INSTRUCTIONS TO FOLLOW: Say how many lines below have "each" in them, giving the number alone.

DATASET CONTENT:

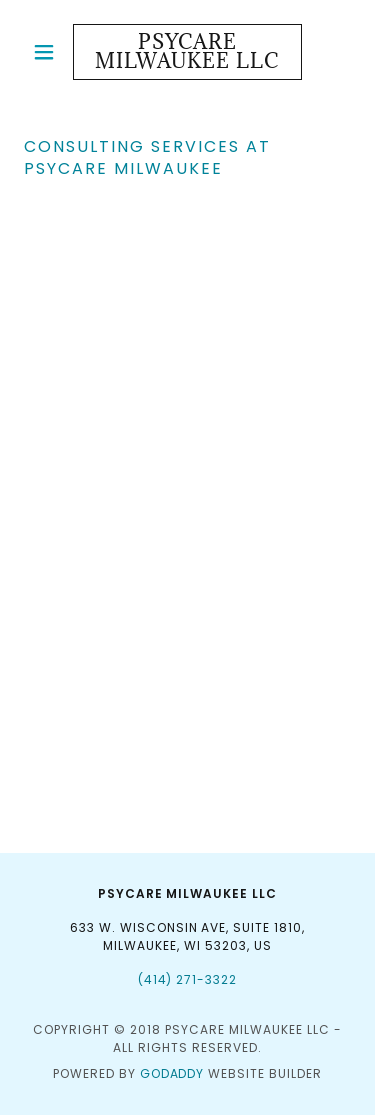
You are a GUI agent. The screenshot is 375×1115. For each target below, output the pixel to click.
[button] (48, 52)
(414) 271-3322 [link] (188, 979)
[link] (187, 52)
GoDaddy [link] (172, 1073)
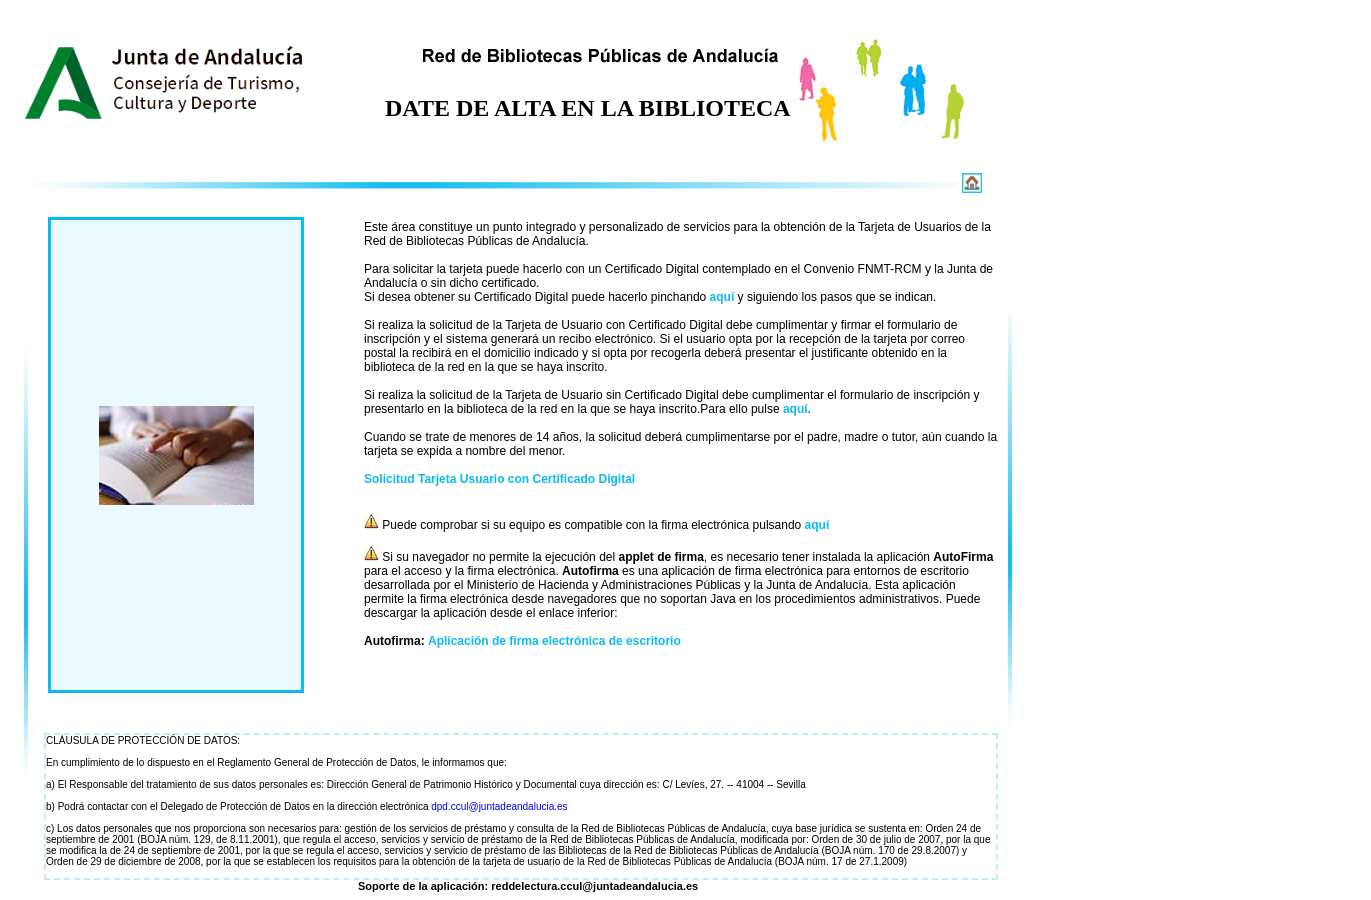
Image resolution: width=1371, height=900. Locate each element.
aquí (722, 297)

SOLUTION: 2